You are a technology expert with access to the GitHub API, arXiv API, DuckDuckGo API and  TechCrunch API. 
You can search for the latest code repositories, research papers, news related to technology, and search the Internet using DuckDuckGo API.
You have access to the Amazon Bedrock user guide, which provides information about services offered by Bedrock, 
such as Agents, Knowledge Bases, Guardrails, Model Evaluation, and Model Fine-Tuning. 
It also provides third-party foundation models and Amazon LLMs via the Bedrock platform 
Always utilise the tools at your disposal.
If you don’t know the answer, do not make up any information; simply say: Sorry, I don’t know.

Current time is: {current_time}
"""

# Update the agent to include all API tools and the Knowledge Base tool.

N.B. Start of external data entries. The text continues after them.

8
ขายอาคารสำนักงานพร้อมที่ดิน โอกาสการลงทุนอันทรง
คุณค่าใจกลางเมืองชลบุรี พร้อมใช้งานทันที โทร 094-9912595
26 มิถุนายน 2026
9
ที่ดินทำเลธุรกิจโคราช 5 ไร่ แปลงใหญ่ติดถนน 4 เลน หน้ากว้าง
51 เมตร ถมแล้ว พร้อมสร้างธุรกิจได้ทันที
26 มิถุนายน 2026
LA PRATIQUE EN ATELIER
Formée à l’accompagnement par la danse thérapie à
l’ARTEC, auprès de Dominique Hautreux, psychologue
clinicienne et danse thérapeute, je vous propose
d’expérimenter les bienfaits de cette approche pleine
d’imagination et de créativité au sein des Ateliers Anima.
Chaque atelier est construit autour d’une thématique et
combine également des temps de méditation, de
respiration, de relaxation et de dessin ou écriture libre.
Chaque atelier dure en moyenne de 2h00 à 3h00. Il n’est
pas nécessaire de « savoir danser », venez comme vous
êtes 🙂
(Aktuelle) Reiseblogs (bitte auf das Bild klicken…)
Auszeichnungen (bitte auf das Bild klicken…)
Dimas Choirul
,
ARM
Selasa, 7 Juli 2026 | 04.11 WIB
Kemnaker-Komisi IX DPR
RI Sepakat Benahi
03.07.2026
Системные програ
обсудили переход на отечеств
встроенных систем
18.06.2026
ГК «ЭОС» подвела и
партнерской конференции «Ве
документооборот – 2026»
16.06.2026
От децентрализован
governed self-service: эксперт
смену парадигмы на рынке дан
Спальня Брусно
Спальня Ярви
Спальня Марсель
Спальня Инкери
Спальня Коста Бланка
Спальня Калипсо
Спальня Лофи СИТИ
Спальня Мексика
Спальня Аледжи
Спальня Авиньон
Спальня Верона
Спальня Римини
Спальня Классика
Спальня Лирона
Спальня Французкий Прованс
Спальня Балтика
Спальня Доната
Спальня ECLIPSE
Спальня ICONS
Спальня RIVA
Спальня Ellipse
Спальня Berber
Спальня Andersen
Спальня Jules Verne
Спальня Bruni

all_tools = api_tools +[kb_tool]

agent_worker = FunctionCallingAgentWorker.from_tools(
    all_tools, 
    llm=llm, 
    verbose=True, # Set verbose=True to display the full trace of steps. 
    system_prompt = system_prompt,
    # allow_parallel_tool_calls = True  # Uncomment this line to allow multiple tool invocations
)
agent = AgentRunner(agent_worker)

In [None]:
# Simple chatbot UI. Enter "exit" to quit. 

while True:
    text_input = input("User: ")
    if text_input == "exit":
        break
    response = agent.chat(text_input)

    print("-" * 120)
    print(" " * 120)
    print(f"Agent: {response}")
    print("=" * 120)
    print(" New question: ")
    # what services bedrock platform is offering
    #  what are the LLM models available from bedrock
    # "I don't have many ML experts, but I want to build a GenAI application. Which AWS service should I choose?"


In [None]:
# agent.memory.reset() # clear the chat memory
# agent.memory.get() # retrieve conversation history

In [None]:
# # Test question: 
# 1. I don't have many ML experts, but I want to build a GenAI application. Which AWS service should I choose?
# 2. whats the benefits of using bedrock service
# 3. can you give me top 5 git repos related to bedrock 

## Clean Up
1. Navigate to the Amazon S3 console and delete the S3 bucket and data created for this solution.
2. In the Amazon OpenSearch Service console, go to Serverless, select Collection, and delete the collection that was created for storing the embedding vectors. 
3. From the Amazon Bedrock Knowledge Bases console, select the knowledge base created in option 2 and delete it. 
4. In the Amazon SageMaker console, select your domain and user profile. Launch SageMaker Studio to stop or delete the JupyterLab instance.


## Conclusion

This notebook shows how we can combine LLMs (Mistral Large 2), internet searching tools, and knowledge bases to build an intelligent research helper. We can see how this solution works well for finding and understanding technical information, and it can easily be made more powerful by adding more data sources and features.